Memory

The persistent, searchable, semantic memory agents accumulate across runs. Auto-extracted by default. The moat.

Memory is the persistent knowledge layer the agents share. Every memory belongs to you, the user — not to a single agent — so anything one agent learns becomes available to every future agent you bring online.

This is the property that makes the agents compound. Run them once and they do work. Run them twenty times and they know your business.

What a memory is

| Field | Meaning | | --- | --- | | key | Short snake_case identifier, unique per namespace. brand_color, vercel_pricing. | | value | The content. Up to 5,000 characters. Plain text — JSON-stringify structured data if you need it. | | namespace | Logical bucket. Defaults to default. Use these to scope by use case (research, coding_standards, customer_facts). | | tags | Free-form labels. Up to 20, AND-filtered on search. | | importance | 1-10. Drives ranking. The reasoning model picks reasonable defaults during auto-extraction; you can override. | | source | manual, auto_extracted, or consolidated — how the memory was created. |

The three ways memories are created

  1. Auto-extraction. When an agent completes, the reasoning model reviews the full run and identifies up to five durably-useful facts — preferences, findings, patterns. These land in memory with source: "auto_extracted". Zero work on your part.
  2. Agent calls jettson_memory_put. From inside a task, the agent decides "this is worth saving" and explicitly stores it. Use this when you want fine control.
  3. You call the API directly. Seed memory with facts you already know (style guides, customer preferences, internal vocabulary) via POST /api/v1/memory.
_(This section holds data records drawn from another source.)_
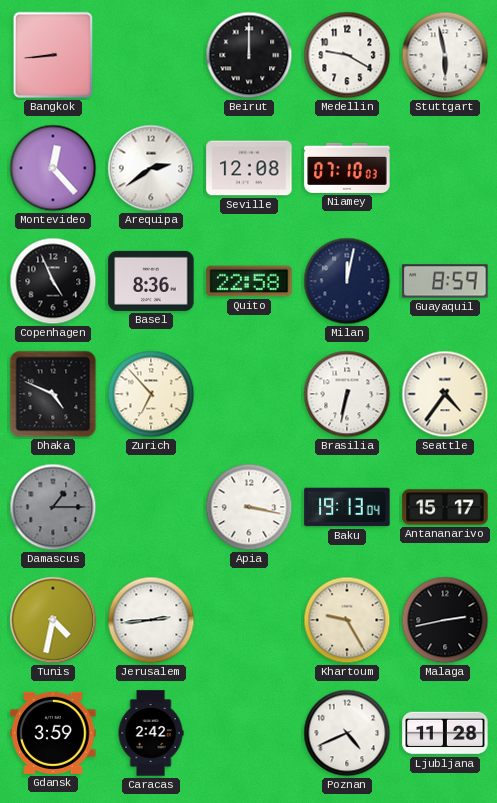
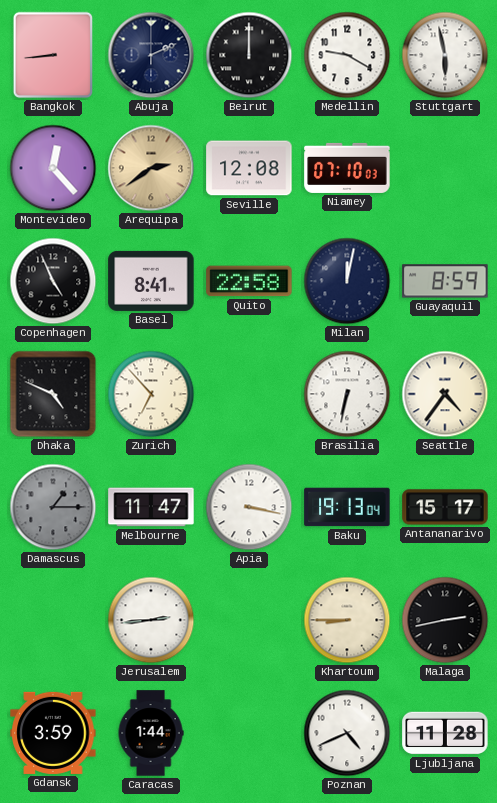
Abuja: none -> 2:11
Arequipa dial: white -> champagne
Basel: 8:36 -> 8:41
Melbourne: none -> 11:47
Tunis: 4:32 -> none
Khartoum: 9:25 -> 8:45
Caracas: 2:42 -> 1:44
How agents recall memories

Every agent run starts with an implicit recall. At boot time, Jettson runs a hybrid search across the user's memory pool using the task prompt as the query. Any memories scoring above the relevance threshold are prepended to the agent's first message — the agent sees them before it sees the task.

Agents can also call jettson_memory_search mid-run to look up specific things. Both paths use the same hybrid ranker.

Hybrid search ranking

The search engine combines four signals:

| Signal | Weight (hybrid mode) | | --- | --- | | Semantic similarity — match by meaning, not just words | 0.50 | | Keyword overlap — exact-token match against the value | 0.20 | | Importance — your 1-10 rating, normalized | 0.15 | | Time decay — half-life of 30 days; older memories rank lower | 0.15 |

You can run pure semantic or pure keyword mode if you need it (the SDK and the API both accept a mode parameter), but hybrid is the default and almost always the right choice.

Namespaces

Namespaces are logical buckets. Two memories with the same key in different namespaces are distinct.
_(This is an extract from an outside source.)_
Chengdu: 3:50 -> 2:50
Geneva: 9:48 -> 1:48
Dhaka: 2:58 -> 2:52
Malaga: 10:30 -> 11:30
  • default — the catch-all. Auto-extraction uses this unless the Mind picks a better one.
  • research — used by the customer-research example to cache dossiers.
  • coding_standards — used by the PR reviewer example for the team's accumulated review preferences.

You can have as many namespaces as you want. They cost nothing extra; they exist so search results stay scoped to the right context.

Quotas

| Plan | Live memories | | --- | --- | | Free | 100 | | Pro | 10,000 | | Scale | 100,000 |

A "live" memory is one that's the latest version, not expired, and not soft-deleted. The quota counts those; superseded versions and tombstones don't.
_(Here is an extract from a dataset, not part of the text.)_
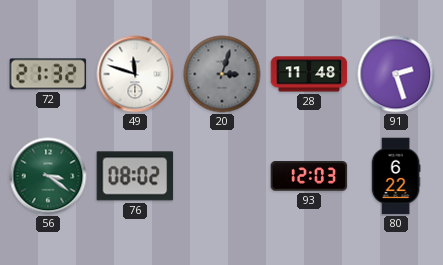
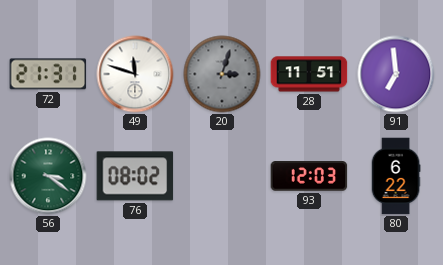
72: 21:32 -> 21:31
28: 11:48 -> 11:51
91: 2:27 -> 6:59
When you hit the quota, the next write returns 402 memory_quota_exceeded with the current count. Run POST /api/v1/memory/dedupe to clean near-duplicates, or upgrade your plan.

Versioning

Memory writes are versioned. Writing a new value under an existing (namespace, key) tuple supersedes the old one — the old doc keeps existing with isLatestVersion: false, and the new doc links back via versionOf. You can inspect history in the Memory Console.

Idempotent writes (same key, same value) return the existing doc without writing a new version.

Dedup and consolidate

Two operations help keep the pool sharp:

  • Dedupe (POST /api/v1/memory/dedupe) — finds pairs of memories with cosine similarity ≥ 0.92 and soft-deletes the less-accessed one. Run on demand; dryRun: true previews.
  • Consolidate (POST /api/v1/memory/consolidate) — clusters related memories above a 0.75 threshold, asks the reasoning model to write a single summary, replaces the cluster with the summary. Useful after a heavy run of accretion (think: the customer-research agent after 100 calls).

Common patterns

  • User preferencesnamespace=user_profile, key=brand_color. Set once, every agent that touches branding sees it.
  • Research cachenamespace=research, key=<domain>. Set with expiresAt 30 days out so the agent re-researches stale targets.
  • Team standardsnamespace=coding_standards. Auto-extraction accumulates patterns from PRs; you tweak importance manually.
  • Customer historynamespace=customers, key=<customer_id>. Notes on past tickets, preferences, edge cases the human team learned the hard way.